Thursday, October 25, 2007

Friends Pt. II

I was too drunk to remember where Dr. Neptar's lair was exactly. Somewhere around that time, too, I went to a party at Robbie and his girlfriend's house. Her name was Lisa. I remember she was hot in a 20 yr old hippy drifter observing a late 20-something yr old bohemian girl sort of way. She was too shy to full-monte into Dr. Neptar's hot tub with the rest of us. That was a fun night. I don't remember where we slept. On some couch somewhere I'm sure. Thinking back it's as if the nights, in my memory, never had an end. Like the wilderness bachelor party where we all got struck by lightning because we were sitting in a puddle beneath a tarp up Suck Creek Canyon. Only one blog reader may have the answers, the details -- the glue necessary to reassemble missing and broken pieces. I remember King Cobra in the Camelbak, prank calls, Timmy the Talking Truck, nude laps around the block, Sugar albums, crashing your Saab turbo, and building my first set of wheels under your guidance. Do you remember the Salsa pint glass you gave me years ago? I'm still drinkin' out of it. This sounds like a bad man-on-man personal ad. Maybe it is. What's wrong with a man loving another man? Thanks for turning me on to so much stuff, a lot of which is only now beginning to make sense.


For every "dark" side, there must be a "light" side I suppose. Of course, that is if one chooses to see things that way. Perhaps that's why I treasure this photo so much -- it reminds me of the struggle of trying to reconcile one stance against the other, the futility of believing that one view is better than another. (And symbolically Dave is in black, Stewart dressed in a coralish pink!) While Dave and friends were busy leading me down the road of mountain biking, loud music and tequila binges, Stewart was turning me on to the Dead, CSN, and generally feeding my tie-dye side.
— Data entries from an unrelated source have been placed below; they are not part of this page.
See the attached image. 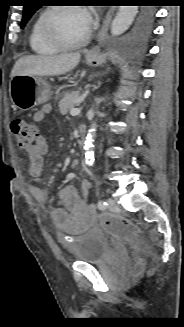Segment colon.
<instances>
[{
	"label": "colon",
	"mask_w": 184,
	"mask_h": 327,
	"mask_svg": "<svg viewBox=\"0 0 184 327\" xmlns=\"http://www.w3.org/2000/svg\"><path fill=\"white\" fill-rule=\"evenodd\" d=\"M11 131L14 135L18 147L22 150H29L38 137L37 128L24 117H16L11 122ZM99 221L109 228L110 232L122 239H131L135 236V229L126 221L110 219L106 215H101Z\"/></svg>",
	"instance_id": "colon-1"
}]
</instances>
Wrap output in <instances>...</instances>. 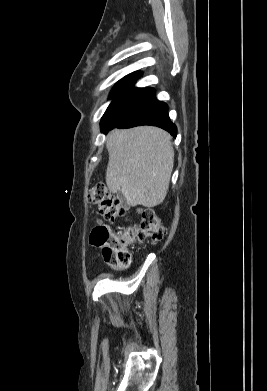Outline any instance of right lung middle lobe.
<instances>
[{
	"mask_svg": "<svg viewBox=\"0 0 267 391\" xmlns=\"http://www.w3.org/2000/svg\"><path fill=\"white\" fill-rule=\"evenodd\" d=\"M137 78L139 77L126 76L124 79L118 82L111 93V97L114 99L104 113L101 119V125L108 121L119 108H121L135 94L142 90V88H135L133 86Z\"/></svg>",
	"mask_w": 267,
	"mask_h": 391,
	"instance_id": "1",
	"label": "right lung middle lobe"
}]
</instances>
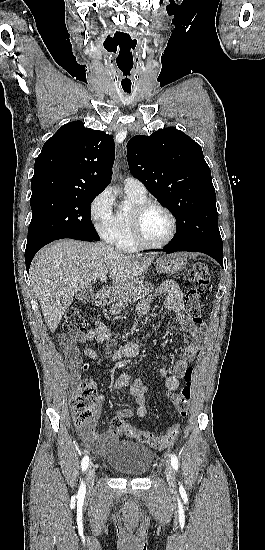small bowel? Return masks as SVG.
I'll list each match as a JSON object with an SVG mask.
<instances>
[{"mask_svg": "<svg viewBox=\"0 0 265 550\" xmlns=\"http://www.w3.org/2000/svg\"><path fill=\"white\" fill-rule=\"evenodd\" d=\"M155 295L163 297V301L158 305V308L171 311L184 330L182 342L185 345V349L182 356L174 362L171 369L165 367L159 369L160 375L165 378L166 391L168 393H173L178 389L180 379L183 378L186 369L189 367V363L196 359L200 350L203 348L204 338L199 332L198 325L191 322L183 314V294L175 282L170 280L166 281L156 291ZM150 309L151 299L142 300L137 305V312L140 315H147ZM92 340H96L100 343H107L109 345L115 343L110 330L102 323H98L94 328L84 333L63 335L60 337V343L65 347V356L72 369H75L81 363L79 345L83 346V354L85 356L92 360L100 359L99 353L88 345ZM140 352L141 348L138 344L127 343L114 351L111 354V359L113 361H120L128 358H136L140 355ZM114 388H127L130 394L136 399L138 406L136 414L140 418L146 417L147 409L145 401L148 387L142 379L133 378L130 373L122 372L117 376L114 382ZM133 414L134 412L130 408H122L117 411V415L122 418H130ZM95 423L96 421L87 427L80 428L79 433L82 441L88 448L99 452L113 442L114 435L111 432L97 433L95 430Z\"/></svg>", "mask_w": 265, "mask_h": 550, "instance_id": "small-bowel-1", "label": "small bowel"}]
</instances>
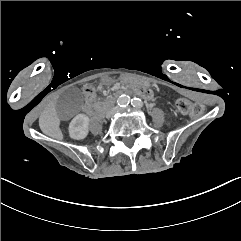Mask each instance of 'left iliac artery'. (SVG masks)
Wrapping results in <instances>:
<instances>
[{"instance_id":"obj_1","label":"left iliac artery","mask_w":241,"mask_h":241,"mask_svg":"<svg viewBox=\"0 0 241 241\" xmlns=\"http://www.w3.org/2000/svg\"><path fill=\"white\" fill-rule=\"evenodd\" d=\"M131 105L135 108H142L143 102L139 98H133L131 100Z\"/></svg>"}]
</instances>
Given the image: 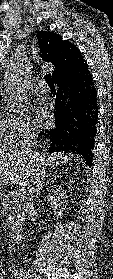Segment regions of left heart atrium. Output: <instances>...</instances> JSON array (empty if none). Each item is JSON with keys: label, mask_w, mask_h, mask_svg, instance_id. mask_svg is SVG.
Listing matches in <instances>:
<instances>
[{"label": "left heart atrium", "mask_w": 113, "mask_h": 279, "mask_svg": "<svg viewBox=\"0 0 113 279\" xmlns=\"http://www.w3.org/2000/svg\"><path fill=\"white\" fill-rule=\"evenodd\" d=\"M33 114L35 119L41 124H44L49 118V110L47 106L42 104H38L34 107Z\"/></svg>", "instance_id": "left-heart-atrium-1"}]
</instances>
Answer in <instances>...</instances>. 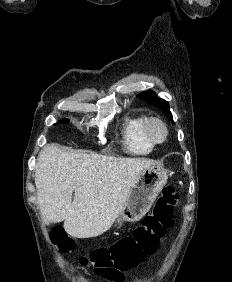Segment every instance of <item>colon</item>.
<instances>
[{
	"label": "colon",
	"instance_id": "5ec220e1",
	"mask_svg": "<svg viewBox=\"0 0 232 282\" xmlns=\"http://www.w3.org/2000/svg\"><path fill=\"white\" fill-rule=\"evenodd\" d=\"M178 198L179 195L173 186L163 187L152 212L143 218L131 235L119 239L109 247L95 249L89 255L80 257L78 264L84 268H92L99 276L137 267L157 250L160 238L171 226ZM50 236L60 252L66 253L73 248V240L63 228H54Z\"/></svg>",
	"mask_w": 232,
	"mask_h": 282
}]
</instances>
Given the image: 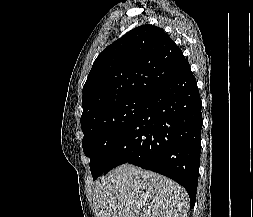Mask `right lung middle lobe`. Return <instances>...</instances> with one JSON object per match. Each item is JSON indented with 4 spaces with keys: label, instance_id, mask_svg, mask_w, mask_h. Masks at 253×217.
I'll return each instance as SVG.
<instances>
[{
    "label": "right lung middle lobe",
    "instance_id": "obj_1",
    "mask_svg": "<svg viewBox=\"0 0 253 217\" xmlns=\"http://www.w3.org/2000/svg\"><path fill=\"white\" fill-rule=\"evenodd\" d=\"M146 97H131L111 104L90 116L81 124L82 147L90 158V170L95 180L104 173L114 148L144 108Z\"/></svg>",
    "mask_w": 253,
    "mask_h": 217
}]
</instances>
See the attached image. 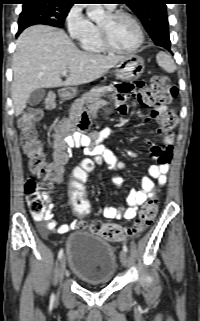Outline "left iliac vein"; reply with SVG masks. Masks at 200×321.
<instances>
[{
    "label": "left iliac vein",
    "mask_w": 200,
    "mask_h": 321,
    "mask_svg": "<svg viewBox=\"0 0 200 321\" xmlns=\"http://www.w3.org/2000/svg\"><path fill=\"white\" fill-rule=\"evenodd\" d=\"M120 260H121L122 265L126 267L128 264V256L124 250H122L120 252Z\"/></svg>",
    "instance_id": "4c4485c4"
}]
</instances>
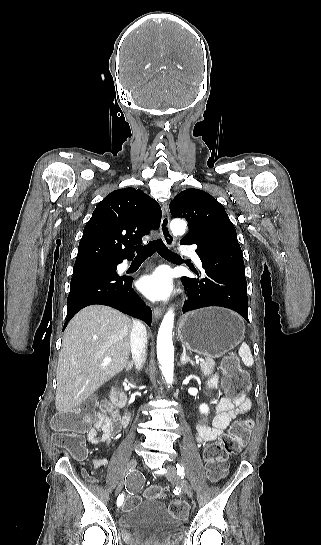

We had a lot of good talks (and we did our fair share of partying too). He helped me gain some perspective during the horribly rudderless times of one's 20s. Thanks for always telling me I had an old soul, Stew. The hikes and climbing trips we did are some of the fondest memories for me. Stewart's wife Kelley held my hair out of the toilet when I threw my first real party and got way ahead of my friends with consumption. They tucked me into bed and told the guests not to jump on me. (That admonishment did not save the hood of my Bug from being dented that night beneath someone's body weight.) Of course, my revenge will always be the salad incident, which I did not see (only lived secondhand over the phone), but still cannot think of without almost crying. And the common thread -- laughter. Genuine, healthy, belly-aching laughter. Jokes and fun and laughing at everything -- especially oneself. And perhaps the best gift Stewart ever gave me -- the phrase "I love you, bro." Stew was the first friend who always closed our visits, our conversations with that phrase.

Of course, there is no dark side and no light side -- at least not from where I view things. But it took a long time to realize that truism. Over Christmas 2005, April, Sylvia and I were lucky enough to take a long trip south again -- to visit my family and friends in Tennessee. We spent some time with David and Rosalie, my ex-wife Robin and her parents, and we stayed with David and his wife Sherrie, as well as having dinner with Stew and Kelley at their place. I've maintained regular contact off and on with Stewart, but hadn't seen Dave in years. Things weren't always smooth between us -- we both had our share of issues to explore that circumnavigate the boundaries of most friendships. The beautiful thing, I've discovered, is that if you leave some room a heartspace never seems to diminish. We popped in, parked a large, loud diesel dualie in their narrow drive, made some introductions and were off like old times. Almost as if we have more in common now actually.


Dave and Sherrie at Brewer's Jam in Knoxville.

Enough for this post. It's the fall -- it makes me wax philosophical. Soon it will be even darker and colder, friends. Best to find some warmth among kith and kin.

2 comments:

Andy said...

i don't have any friends. nice post.

Patch O'Houli said...

It could be your blog. Maybe you should write about god and kittens and happy things. Just a thought. And always remember: Jesus is your friend.